Representing some truth in advertising, San Francisco's Moon Duo is a duo, although Escape, the band's full length debut, finds them exploring spaced-out rock terrain well beyond our solar system. The group, comprised of guitarist/vocalist Eric "Ripley" Johnson and keyboardist Sanae Yamada, have released a handful of records since forming last year, no small feat considering that Johnson is also one-fourth of acclaimed SF psych-rock band Wooden Shjips.
"Motorcycle, I Love You" kicks off Escape's Side A, luring listeners in with a metronomic drum pattern and a wobbly bass line before simple, repetitive guitar and keyboard lines give way to freeform sonic workouts. This is an album powered by German-engineered rhythms, pushing forward with an unrelenting heft.
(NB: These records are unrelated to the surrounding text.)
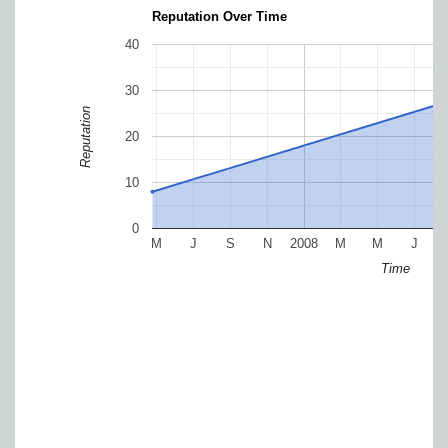
Reputation Over Time
40
30
Reputation
20
10
0
M
J
S
N
2008
M
M
J
Time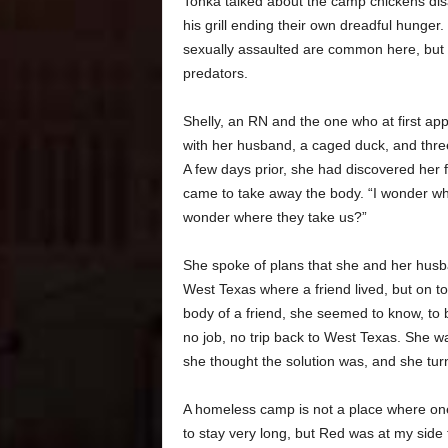
Tonka talked about the camp chickens di
his grill ending their own dreadful hunger
sexually assaulted are common here, but 
predators.
Shelly, an RN and the one who at first ap
with her husband, a caged duck, and thre
A few days prior, she had discovered her f
came to take away the body. “I wonder wh
wonder where they take us?”
She spoke of plans that she and her husban
West Texas where a friend lived, but on top
body of a friend, she seemed to know, to 
no job, no trip back to West Texas. She w
she thought the solution was, and she turn
A homeless camp is not a place where on
to stay very long, but Red was at my side 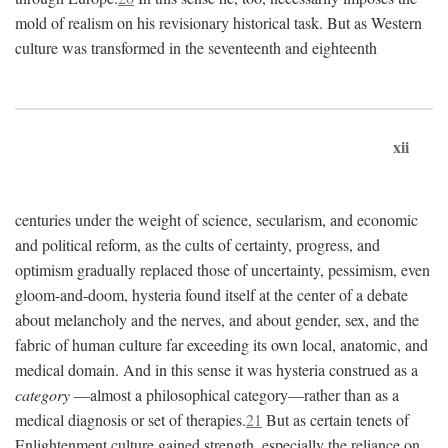
mold of realism on his revisionary historical task. But as Western
culture was transformed in the seventeenth and eighteenth
xii
centuries under the weight of science, secularism, and economic
and political reform, as the cults of certainty, progress, and
optimism gradually replaced those of uncertainty, pessimism, even
gloom-and-doom, hysteria found itself at the center of a debate
about melancholy and the nerves, and about gender, sex, and the
fabric of human culture far exceeding its own local, anatomic, and
medical domain. And in this sense it was hysteria construed as a
category
—almost a philosophical category—rather than as a
medical diagnosis or set of therapies.
21
But as certain tenets of
Enlightenment culture gained strength, especially the reliance on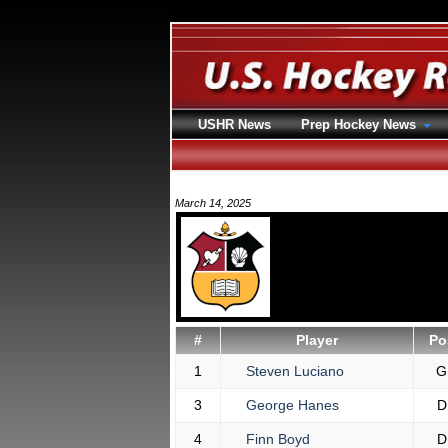
USHR News
Prep Hockey News
March 14, 2025
#
Player
Po
1
Steven Luciano
G
3
George Hanes
D
4
Finn Boyd
D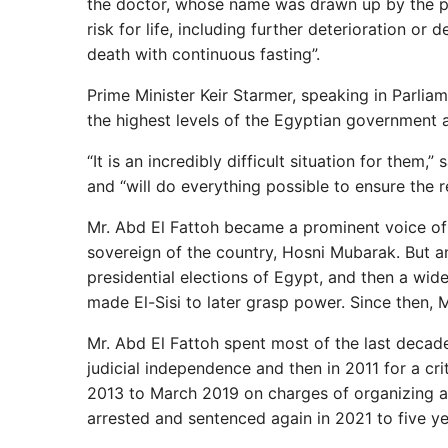
the doctor, whose name was drawn up by the pub
risk for life, including further deterioration or 
death with continuous fasting”.
Prime Minister Keir Starmer, speaking in Parlia
the highest levels of the Egyptian government a
“It is an incredibly difficult situation for them
and “will do everything possible to ensure the re
Mr. Abd El Fattoh became a prominent voice of 
sovereign of the country, Hosni Mubarak. But an
presidential elections of Egypt, and then a wi
made El-Sisi to later grasp power. Since then, M
Mr. Abd El Fattoh spent most of the last decade 
judicial independence and then in 2011 for a cri
2013 to March 2019 on charges of organizing an
arrested and sentenced again in 2021 to five y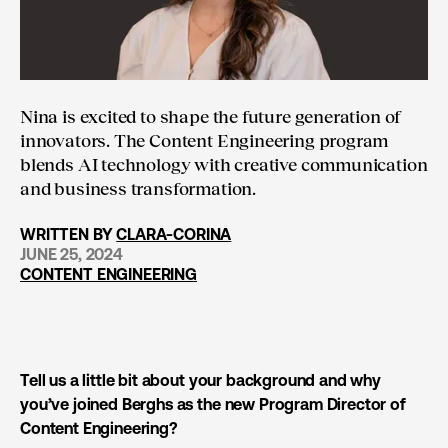
Nina is excited to shape the future generation of
innovators. The Content Engineering program
blends AI technology with creative communication
and business transformation.
WRITTEN BY
CLARA-CORINA
JUNE 25, 2024
CONTENT ENGINEERING
Tell us a little bit about your background and why
you’ve joined Berghs as the new Program Director of
Content Engineering?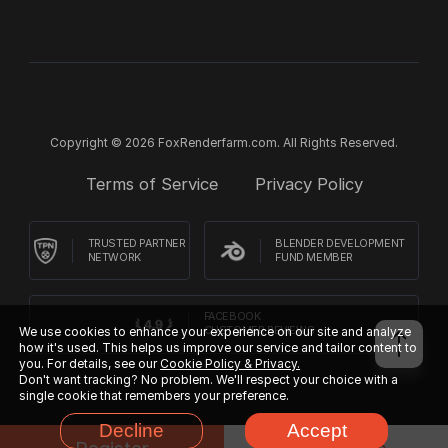
Copyright © 2026 FoxRenderfarm.com. All Rights Reserved.
Terms of Service
Privacy Policy
TRUSTED PARTNER
BLENDER DEVELOPMENT
NETWORK
FUND MEMBER
FACEBOOK
We use cookies to enhance your experience on our site and analyze
CUSTOMER REVIEWS
how it's used. This helps us improve our service and tailor content to
you. For details, see our
Cookie Policy & Privacy.
Don't want tracking? No problem. We'll respect your choice with a
single cookie that remembers your preference.
Decline
Accept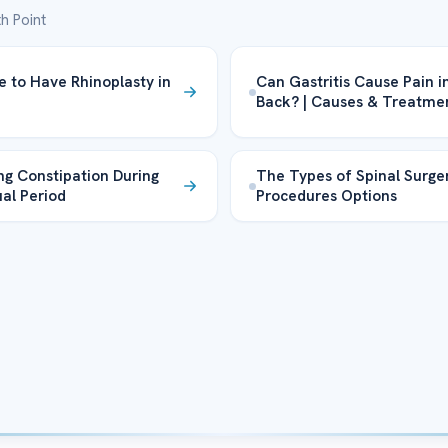
h Point
fe to Have Rhinoplasty in
Can Gastritis Cause Pain i
Back? | Causes & Treatme
g Constipation During
The Types of Spinal Surge
al Period
Procedures Options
Each song flirts, to varying degrees, with melodic rock narratives, but Johnson's vocals are buried in the mix, and he and Yamada seem far more interested in moving forward than revisiting familiar refrains. This approach will either bowl you over or shove you away, depending on your interest in the ebbs and flows of distorted guitar and synths.
Escape's perpetual motion might make it easy to miss some of the nuances, but "In The Trees" steps back from the churn, showcasing melodic grooves that are as brooding as the song's thick electric layers are blistering. Once again, there are initially muffled lyrics and a vocal melody, but these are but jumping off points for the band's real interest: a two-headed psych-drone assault that finds Johnson's warped six-string roaming as Yamada creates sweeping synth oscillations. Headphones are probably the best way to experience the nuanced push-and-pull at work here, and the reward is a head-spinning back-and-forth dialogue of sounds.
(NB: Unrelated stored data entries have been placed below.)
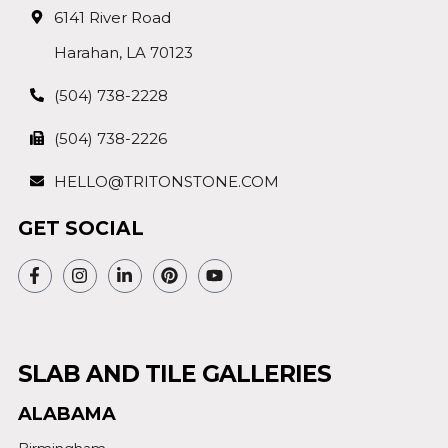
6141 River Road
Harahan, LA 70123
(504) 738-2228
(504) 738-2226
HELLO@TRITONSTONE.COM
GET SOCIAL
SLAB AND TILE GALLERIES
ALABAMA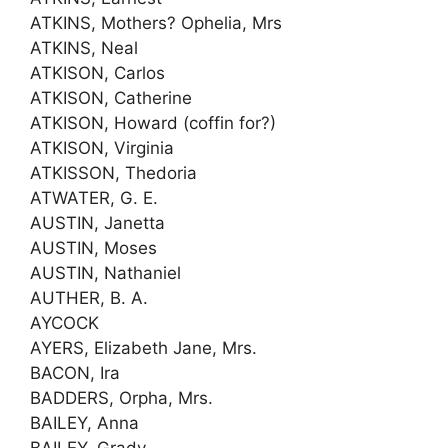
ATKINS, Mothers? Ophelia, Mrs
ATKINS, Neal
ATKISON, Carlos
ATKISON, Catherine
ATKISON, Howard (coffin for?)
ATKISON, Virginia
ATKISSON, Thedoria
ATWATER, G. E.
AUSTIN, Janetta
AUSTIN, Moses
AUSTIN, Nathaniel
AUTHER, B. A.
AYCOCK
AYERS, Elizabeth Jane, Mrs.
BACON, Ira
BADDERS, Orpha, Mrs.
BAILEY, Anna
BAILEY, Grady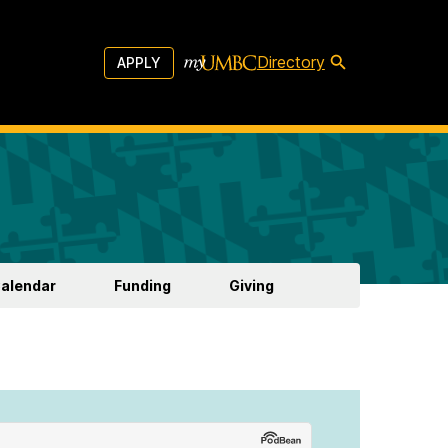
Directory
APPLY
Calendar
Funding
Giving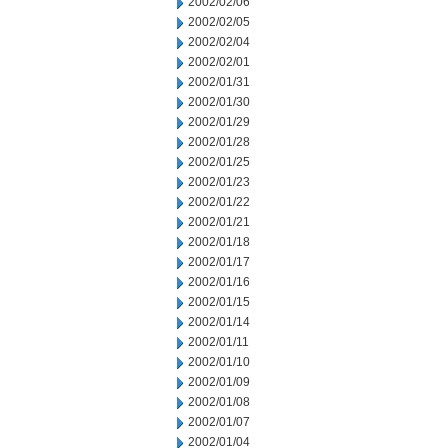
2002/02/06
2002/02/05
2002/02/04
2002/02/01
2002/01/31
2002/01/30
2002/01/29
2002/01/28
2002/01/25
2002/01/23
2002/01/22
2002/01/21
2002/01/18
2002/01/17
2002/01/16
2002/01/15
2002/01/14
2002/01/11
2002/01/10
2002/01/09
2002/01/08
2002/01/07
2002/01/04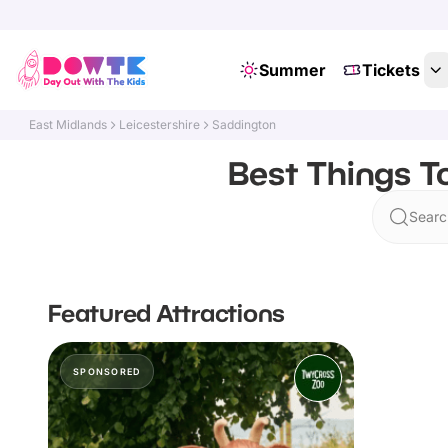
Summer
Tickets
East Midlands
Leicestershire
Saddington
Best Things T
Searc
Featured Attractions
SPONSORED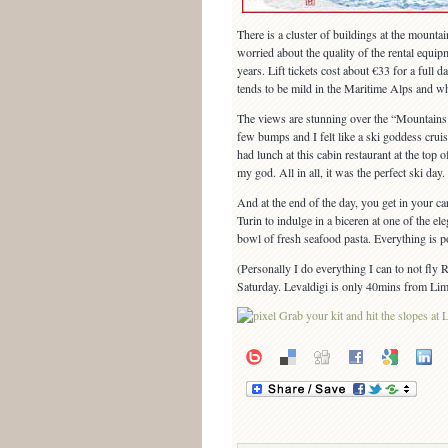
There is a cluster of buildings at the mountai
worried about the quality of the rental equipm
years. Lift tickets cost about €33 for a full
tends to be mild in the Maritime Alps and wh
The views are stunning over the “Mountains 
few bumps and I felt like a ski goddess cru
had lunch at this cabin restaurant at the to
my god. All in all, it was the perfect ski day.
And at the end of the day, you get in your ca
Turin to indulge in a biceren at one of the el
bowl of fresh seafood pasta. Everything is p
(Personally I do everything I can to not fly
Saturday. Levaldigi is only 40mins from Limon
Fans of Wooden Shjips' repetitive, minimalistic songwriting will find some similar aesthetic sensibilities at work in Escape's sparse structures. But while the Shijps called to mind a specific segment of classic psych rock with haunting organs and Ripley's echoey vocals, Moon Duo feels considerably more freeform, and its jams suggest traces of the past several decades of rock music. Underneath all of the noise, the influence of melodic drone-rock pioneers The Velvet Underground is inescapable, while the band's primitive beats recall Suicide minus some of that duo's art-punk nihilism. There are even hints of Jesus and Mary Chain early on in "Escape," before that song expands into the stratosphere.
An invented game of "spot the reference," however, would entirely miss the point. Escape's power doesn't derive from any particular aural sense-memory it triggers, but from its bold four-song declaration that a two-member band can transcend minimalist forms to create a consistently hypnotic exploration of mind-expanding rock bliss.